— WHAT THE TASK ASKS —
Write the listing below out again in full, dropping its pictures.

— DATASET RECORDS —
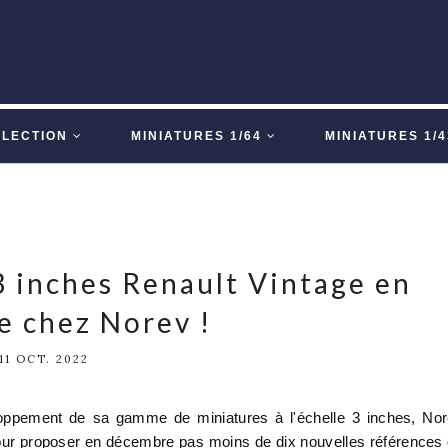
LLECTION
MINIATURES 1/64
MINIATURES 1/4
3 inches Renault Vintage en
e chez Norev !
11 OCT. 2022
loppement de sa gamme de miniatures à l'échelle 3 inches, No
our proposer en décembre pas moins de dix nouvelles références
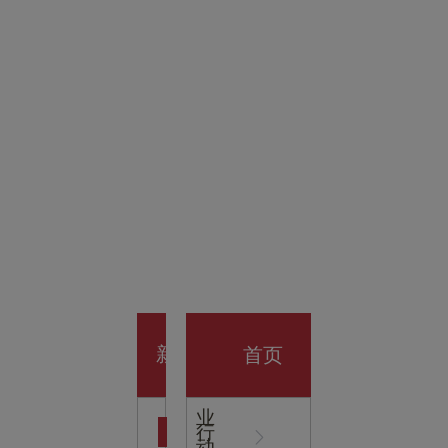
金科技
馆
开业大
首页
新
企
业
行
闻
动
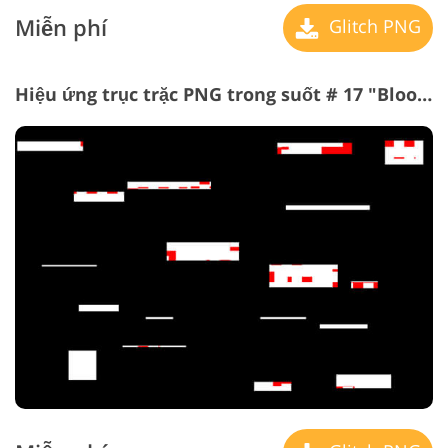
Miễn phí
Glitch PNG
Hiệu ứng trục trặc PNG trong suốt # 17 "Bloody Mary"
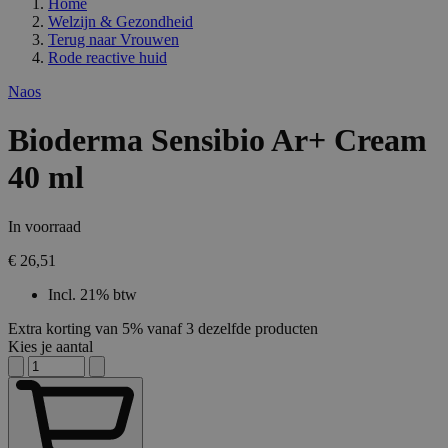
Home
Welzijn & Gezondheid
Terug naar
Vrouwen
Rode reactive huid
Naos
Bioderma Sensibio Ar+ Cream
40 ml
In voorraad
€ 26,51
Incl. 21% btw
Extra korting van 5% vanaf 3 dezelfde producten
Kies je aantal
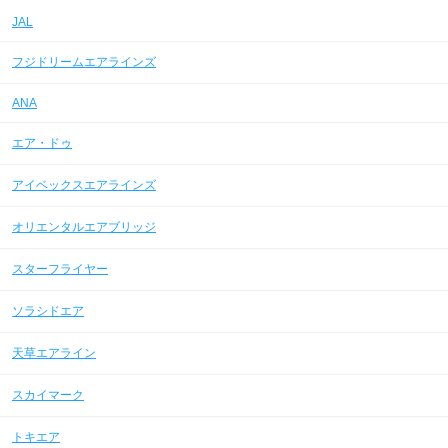
JAL
フジドリームエアラインズ
ANA
エア・ドゥ
アイベックスエアラインズ
オリエンタルエアブリッジ
スターフライヤー
ソラシドエア
天草エアライン
スカイマーク
トキエア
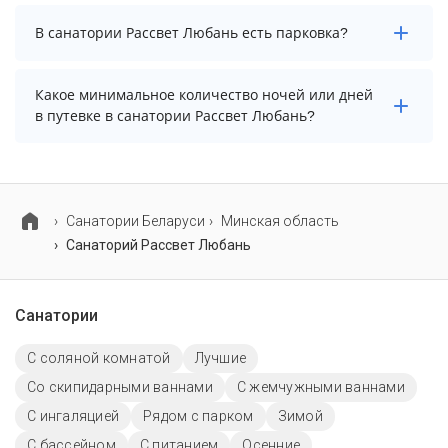
Да. Всего на территории санатория Рассвет Любань
В санатории Рассвет Любань есть парковка?
бассейнов: 2. А именно: крытый бассейн, крытый
бассейн с минеральной водой. Более точную
информацию Вы можете уточнить по телефону у
В санатории Рассвет Любань нет парковки.
Какое минимальное количество ночей или дней
менеджера.
в путевке в санатории Рассвет Любань?
Минимальный срок путевки зависит от выбранного
тарифа. Для тарифа с лечением рекомендуем
выбирать срок не менее 7 ночей (дней).
Cанатории Беларуси
Минская область
Санаторий Рассвет Любань
Санатории
С соляной комнатой
Лучшие
Со скипидарными ваннами
С жемчужными ваннами
С ингаляцией
Рядом с парком
Зимой
C бассейном
С питанием
Осенние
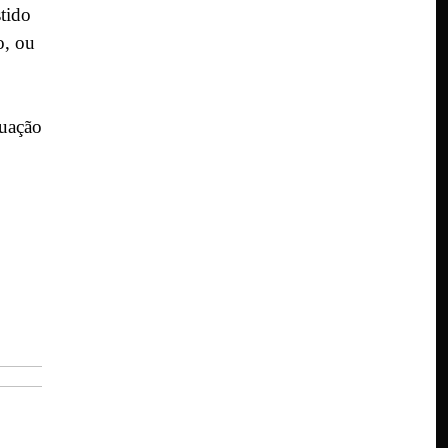
tido
o, ou
tuação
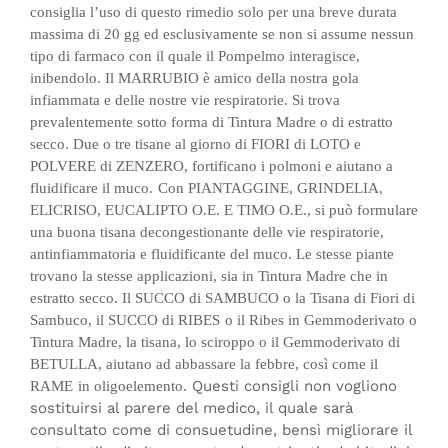
consiglia l’uso di questo rimedio solo per una breve durata
massima di 20 gg ed esclusivamente se non si assume nessun
tipo di farmaco con il quale il Pompelmo interagisce,
inibendolo.
Il MARRUBIO è amico della nostra gola
infiammata e delle nostre vie respiratorie. Si trova
prevalentemente sotto forma di Tintura Madre o di estratto
secco.
Due o tre tisane al giorno di FIORI di LOTO e
POLVERE di ZENZERO, fortificano i polmoni e aiutano a
fluidificare il muco.
Con PIANTAGGINE, GRINDELIA,
ELICRISO, EUCALIPTO O.E. E TIMO O.E., si può formulare
una buona tisana decongestionante delle vie respiratorie,
antinfiammatoria e fluidificante del muco. Le stesse piante
trovano la stesse applicazioni, sia in Tintura Madre che in
estratto secco.
Il SUCCO di SAMBUCO o la Tisana di Fiori di
Sambuco, il SUCCO di RIBES
o il Ribes in Gemmoderivato o
Tintura Madre, la tisana, lo sciroppo o il Gemmoderivato di
BETULLA, aiutano ad abbassare la febbre, così come il
Questi consigli non vogliono
RAME
in oligoelemento.
sostituirsi al parere del medico, il quale sarà
consultato come di consuetudine, bensì migliorare il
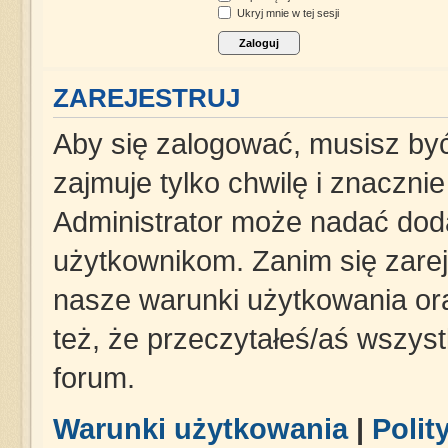
Ukryj mnie w tej sesji
ZAREJESTRUJ
Aby się zalogować, musisz być
zajmuje tylko chwilę i znaczni
Administrator może nadać dod
użytkownikom. Zanim się zareje
nasze warunki użytkowania ora
też, że przeczytałeś/aś wszys
forum.
Warunki użytkowania
|
Polit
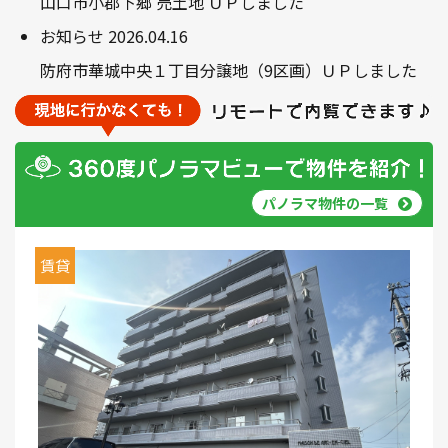
山口市小郡下郷 売土地 ＵＰしました
お知らせ
2026.04.16
防府市華城中央１丁目分譲地（9区画）ＵＰしました
パノラマ物件の一覧
賃貸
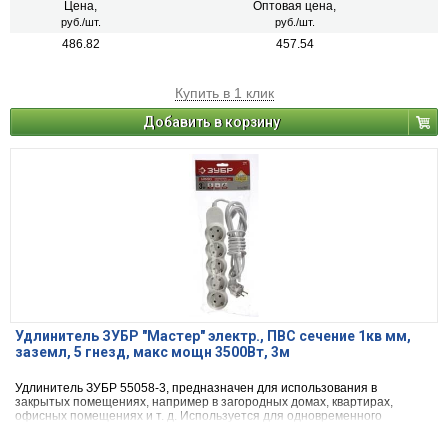
Цена,
Оптовая цена,
руб./шт.
руб./шт.
486.82
457.54
Купить в 1 клик
Добавить в корзину
Удлинитель ЗУБР "Мастер" электр., ПВС сечение 1кв мм,
заземл, 5 гнезд, макс мощн 3500Вт, 3м
Удлинитель ЗУБР 55058-3, предназначен для использования в
закрытых помещениях, например в загородных домах, квартирах,
офисных помещениях и т. д. Используется для одновременного
подключения одного или нескольких бытовых электрических приборов
расположенных на расстоянии от питающей сети.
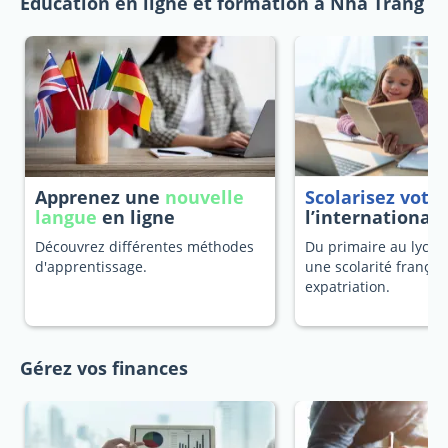
Education en ligne et formation à Nha Trang
Apprenez une
nouvelle
Scolarisez votr
langue
en ligne
l’international
Découvrez différentes méthodes
Du primaire au lycée
d'apprentissage.
une scolarité françai
expatriation.
Gérez vos finances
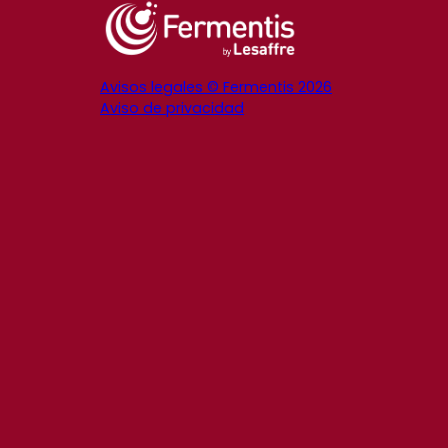
Avisos legales © Fermentis 2026
Aviso de privacidad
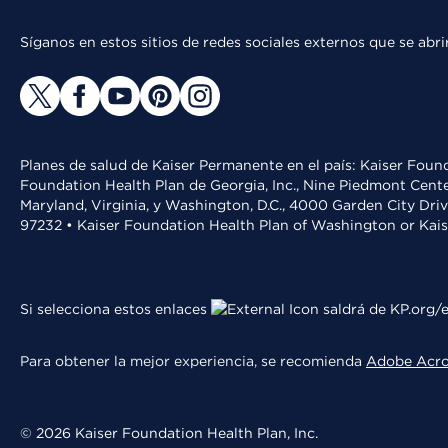
Síganos en estos sitios de redes sociales externos que se ab
Planes de salud de Kaiser Permanente en el país: Kaiser Found
Foundation Health Plan de Georgia, Inc., Nine Piedmont Cente
Maryland, Virginia, y Washington, D.C., 4000 Garden City Dri
97232 • Kaiser Foundation Health Plan of Washington or Kai
Si selecciona estos enlaces
saldrá de KP.org/e
Para obtener la mejor experiencia, se recomienda
Adobe Acr
© 2026 Kaiser Foundation Health Plan, Inc.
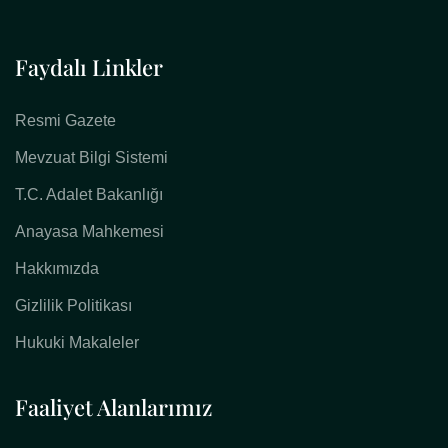
Faydalı Linkler
Resmi Gazete
Mevzuat Bilgi Sistemi
T.C. Adalet Bakanlığı
Anayasa Mahkemesi
Hakkımızda
Gizlilik Politikası
Hukuki Makaleler
Faaliyet Alanlarımız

— OUTPUT —
LLECTION
MINIATURES 1/64
MINIATURES 1/4
3 inches Renault Vintage en
e chez Norev !
11 OCT. 2022
loppement de sa gamme de miniatures à l'échelle 3 inches, No
our proposer en décembre pas moins de dix nouvelles références
金科技
馆
开业大
首页
新
企
业
行
闻
动
Miễn phí
Glitch PNG
Hiệu ứng trục trặc PNG trong suốt # 17 "Bloody Mary"
Home
Welzijn & Gezondheid
Terug naar
Vrouwen
Rode reactive huid
Naos
Bioderma Sensibio Ar+ Cream
40 ml
In voorraad
€ 26,51
Incl. 21% btw
Extra korting van 5% vanaf 3 dezelfde producten
Kies je aantal
JAL
フジドリームエアラインズ
ANA
エア・ドゥ
アイベックスエアラインズ
オリエンタルエアブリッジ
スターフライヤー
ソラシドエア
天草エアライン
スカイマーク
トキエア
Да. Всего на территории санатория Рассвет Любань
В санатории Рассвет Любань есть парковка?
бассейнов: 2. А именно: крытый бассейн, крытый
бассейн с минеральной водой. Более точную
информацию Вы можете уточнить по телефону у
В санатории Рассвет Любань нет парковки.
Какое минимальное количество ночей или дней
менеджера.
в путевке в санатории Рассвет Любань?
Минимальный срок путевки зависит от выбранного
тарифа. Для тарифа с лечением рекомендуем
выбирать срок не менее 7 ночей (дней).
Cанатории Беларуси
Минская область
Санаторий Рассвет Любань
Санатории
С соляной комнатой
Лучшие
Со скипидарными ваннами
С жемчужными ваннами
С ингаляцией
Рядом с парком
Зимой
C бассейном
С питанием
Осенние
tido
o, ou
tuação
consiglia l’uso di questo rimedio solo per una breve durata
massima di 20 gg ed esclusivamente se non si assume nessun
tipo di farmaco con il quale il Pompelmo interagisce,
inibendolo.
Il MARRUBIO è amico della nostra gola
infiammata e delle nostre vie respiratorie. Si trova
prevalentemente sotto forma di Tintura Madre o di estratto
secco.
Due o tre tisane al giorno di FIORI di LOTO e
POLVERE di ZENZERO, fortificano i polmoni e aiutano a
fluidificare il muco.
Con PIANTAGGINE, GRINDELIA,
ELICRISO, EUCALIPTO O.E. E TIMO O.E., si può formulare
una buona tisana decongestionante delle vie respiratorie,
antinfiammatoria e fluidificante del muco. Le stesse piante
trovano la stesse applicazioni, sia in Tintura Madre che in
estratto secco.
Il SUCCO di SAMBUCO o la Tisana di Fiori di
Sambuco, il SUCCO di RIBES
o il Ribes in Gemmoderivato o
Tintura Madre, la tisana, lo sciroppo o il Gemmoderivato di
BETULLA, aiutano ad abbassare la febbre, così come il
Questi consigli non vogliono
RAME
in oligoelemento.
sostituirsi al parere del medico, il quale sarà
consultato come di consuetudine, bensì migliorare il
Ukryj mnie w tej sesji
ZAREJESTRUJ
Aby się zalogować, musisz być
zajmuje tylko chwilę i znaczni
Administrator może nadać dod
użytkownikom. Zanim się zareje
nasze warunki użytkowania ora
też, że przeczytałeś/aś wszys
forum.
Warunki użytkowania
|
Polit
山口市小郡下郷 売土地 ＵＰしました
お知らせ
2026.04.16
防府市華城中央１丁目分譲地（9区画）ＵＰしました
パノラマ物件の一覧
賃貸
Цена,
Оптовая цена,
руб./шт.
руб./шт.
486.82
457.54
Купить в 1 клик
Добавить в корзину
Удлинитель ЗУБР "Мастер" электр., ПВС сечение 1кв мм,
заземл, 5 гнезд, макс мощн 3500Вт, 3м
Удлинитель ЗУБР 55058-3, предназначен для использования в
закрытых помещениях, например в загородных домах, квартирах,
офисных помещениях и т. д. Используется для одновременного
подключения одного или нескольких бытовых электрических приборов
расположенных на расстоянии от питающей сети.
Education en ligne et formation à Nha Trang
Apprenez une
nouvelle
Scolarisez votr
langue
en ligne
l’international
Découvrez différentes méthodes
Du primaire au lycée
d'apprentissage.
une scolarité françai
expatriation.
Gérez vos finances
Avisos legales © Fermentis 2026
Aviso de privacidad
Síganos en estos sitios de redes sociales externos que se ab
Planes de salud de Kaiser Permanente en el país: Kaiser Found
Foundation Health Plan de Georgia, Inc., Nine Piedmont Cente
Maryland, Virginia, y Washington, D.C., 4000 Garden City Dri
97232 • Kaiser Foundation Health Plan of Washington or Kai
Si selecciona estos enlaces
saldrá de KP.org/e
Para obtener la mejor experiencia, se recomienda
Adobe Acr
© 2026 Kaiser Foundation Health Plan, Inc.
Faydalı Linkler
Resmi Gazete
Mevzuat Bilgi Sistemi
T.C. Adalet Bakanlığı
Anayasa Mahkemesi
Hakkımızda
Gizlilik Politikası
Hukuki Makaleler
Faaliyet Alanlarımız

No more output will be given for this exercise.